_What the task requires_
Word for word, reproduce all entries below, leaving every picture out.

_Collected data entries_
━━━━━━━━━━
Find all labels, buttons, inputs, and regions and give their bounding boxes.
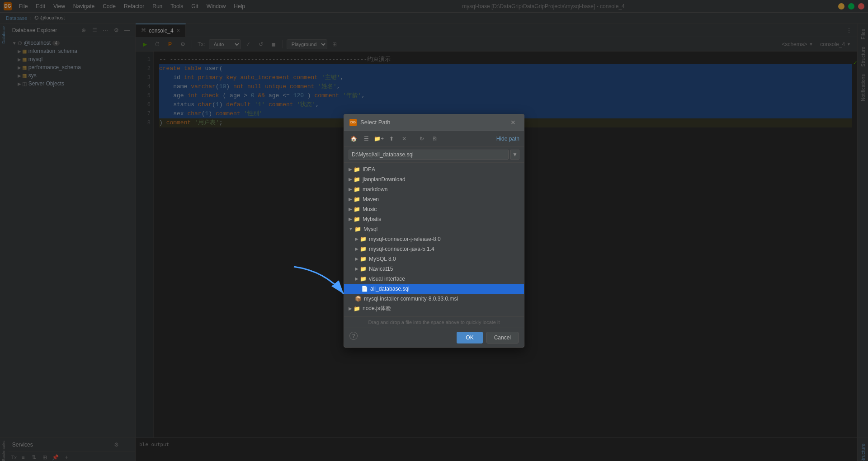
modal-buttons: ? OK Cancel: [344, 328, 524, 347]
modal-title: Select Path: [360, 119, 508, 126]
file-tree-item[interactable]: ▶📁visual interface: [344, 274, 524, 284]
file-tree-item[interactable]: ▶📁mysql-connector-java-5.1.4: [344, 244, 524, 254]
file-tree-item[interactable]: ▶📁Mybatis: [344, 214, 524, 224]
modal-app-icon: DG: [349, 119, 357, 126]
modal-clear-btn[interactable]: ✕: [399, 134, 409, 144]
modal-add-folder-btn[interactable]: 📁+: [374, 134, 384, 144]
path-input[interactable]: [349, 150, 509, 160]
file-tree-item[interactable]: ▶📁IDEA: [344, 165, 524, 174]
modal-titlebar: DG Select Path ✕: [344, 114, 524, 131]
file-tree-item[interactable]: ▶📁mysql-connector-j-release-8.0: [344, 234, 524, 244]
path-dropdown-btn[interactable]: ▼: [510, 150, 519, 160]
modal-overlay: DG Select Path ✕ 🏠 ☰ 📁+ ⬆ ✕ ↻ ⎘ Hide pat…: [0, 0, 868, 461]
ok-button[interactable]: OK: [457, 332, 482, 343]
file-tree: ▶📁IDEA▶📁jianpianDownload▶📁markdown▶📁Mave…: [344, 163, 524, 316]
modal-close-btn[interactable]: ✕: [508, 118, 519, 127]
file-tree-item[interactable]: ▶📁MySQL 8.0: [344, 254, 524, 264]
file-tree-item[interactable]: ▶📁markdown: [344, 184, 524, 194]
file-tree-item[interactable]: ▶📁jianpianDownload: [344, 174, 524, 184]
drop-hint: Drag and drop a file into the space abov…: [344, 316, 524, 328]
file-tree-item[interactable]: ▶📁Maven: [344, 194, 524, 204]
modal-up-btn[interactable]: ⬆: [387, 134, 396, 144]
select-path-modal: DG Select Path ✕ 🏠 ☰ 📁+ ⬆ ✕ ↻ ⎘ Hide pat…: [344, 114, 524, 348]
modal-home-btn[interactable]: 🏠: [349, 134, 359, 144]
modal-copy-btn[interactable]: ⎘: [429, 134, 439, 144]
file-tree-item[interactable]: 📄all_database.sql: [344, 284, 524, 294]
help-btn[interactable]: ?: [349, 332, 358, 340]
path-input-row: ▼: [344, 147, 524, 163]
file-tree-item[interactable]: ▶📁Navicat15: [344, 264, 524, 274]
modal-refresh-btn[interactable]: ↻: [417, 134, 427, 144]
file-tree-item[interactable]: 📦mysql-installer-community-8.0.33.0.msi: [344, 294, 524, 304]
modal-list-btn[interactable]: ☰: [361, 134, 371, 144]
file-tree-item[interactable]: ▼📁Mysql: [344, 224, 524, 234]
modal-toolbar: 🏠 ☰ 📁+ ⬆ ✕ ↻ ⎘ Hide path: [344, 131, 524, 147]
file-tree-item[interactable]: ▶📁node.js体验: [344, 304, 524, 314]
modal-hide-path-btn[interactable]: Hide path: [496, 136, 519, 142]
cancel-button[interactable]: Cancel: [486, 332, 519, 343]
file-tree-item[interactable]: ▶📁Music: [344, 204, 524, 214]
━━━━━━━━━━
_Worked solution_
Find all labels, buttons, inputs, and regions and give their bounding boxes.
modal-buttons: ? OK Cancel: [344, 328, 524, 347]
modal-title: Select Path: [360, 119, 508, 126]
file-tree-item[interactable]: ▶📁visual interface: [344, 274, 524, 284]
file-tree-item[interactable]: ▶📁mysql-connector-java-5.1.4: [344, 244, 524, 254]
file-tree-item[interactable]: ▶📁Mybatis: [344, 214, 524, 224]
modal-app-icon: DG: [349, 119, 357, 126]
modal-clear-btn[interactable]: ✕: [399, 134, 409, 144]
modal-add-folder-btn[interactable]: 📁+: [374, 134, 384, 144]
path-input[interactable]: [349, 150, 509, 160]
file-tree-item[interactable]: ▶📁IDEA: [344, 165, 524, 174]
modal-titlebar: DG Select Path ✕: [344, 114, 524, 131]
file-tree-item[interactable]: ▶📁mysql-connector-j-release-8.0: [344, 234, 524, 244]
path-dropdown-btn[interactable]: ▼: [510, 150, 519, 160]
modal-overlay: DG Select Path ✕ 🏠 ☰ 📁+ ⬆ ✕ ↻ ⎘ Hide pat…: [0, 0, 868, 461]
ok-button[interactable]: OK: [457, 332, 482, 343]
file-tree: ▶📁IDEA▶📁jianpianDownload▶📁markdown▶📁Mave…: [344, 163, 524, 316]
modal-close-btn[interactable]: ✕: [508, 118, 519, 127]
file-tree-item[interactable]: ▶📁MySQL 8.0: [344, 254, 524, 264]
file-tree-item[interactable]: ▶📁markdown: [344, 184, 524, 194]
file-tree-item[interactable]: ▶📁jianpianDownload: [344, 174, 524, 184]
drop-hint: Drag and drop a file into the space abov…: [344, 316, 524, 328]
file-tree-item[interactable]: ▶📁Maven: [344, 194, 524, 204]
modal-up-btn[interactable]: ⬆: [387, 134, 396, 144]
select-path-modal: DG Select Path ✕ 🏠 ☰ 📁+ ⬆ ✕ ↻ ⎘ Hide pat…: [344, 114, 524, 348]
modal-home-btn[interactable]: 🏠: [349, 134, 359, 144]
modal-copy-btn[interactable]: ⎘: [429, 134, 439, 144]
file-tree-item[interactable]: 📄all_database.sql: [344, 284, 524, 294]
help-btn[interactable]: ?: [349, 332, 358, 340]
path-input-row: ▼: [344, 147, 524, 163]
file-tree-item[interactable]: ▶📁Navicat15: [344, 264, 524, 274]
modal-refresh-btn[interactable]: ↻: [417, 134, 427, 144]
file-tree-item[interactable]: 📦mysql-installer-community-8.0.33.0.msi: [344, 294, 524, 304]
modal-list-btn[interactable]: ☰: [361, 134, 371, 144]
file-tree-item[interactable]: ▼📁Mysql: [344, 224, 524, 234]
modal-toolbar: 🏠 ☰ 📁+ ⬆ ✕ ↻ ⎘ Hide path: [344, 131, 524, 147]
file-tree-item[interactable]: ▶📁node.js体验: [344, 304, 524, 314]
modal-hide-path-btn[interactable]: Hide path: [496, 136, 519, 142]
cancel-button[interactable]: Cancel: [486, 332, 519, 343]
file-tree-item[interactable]: ▶📁Music: [344, 204, 524, 214]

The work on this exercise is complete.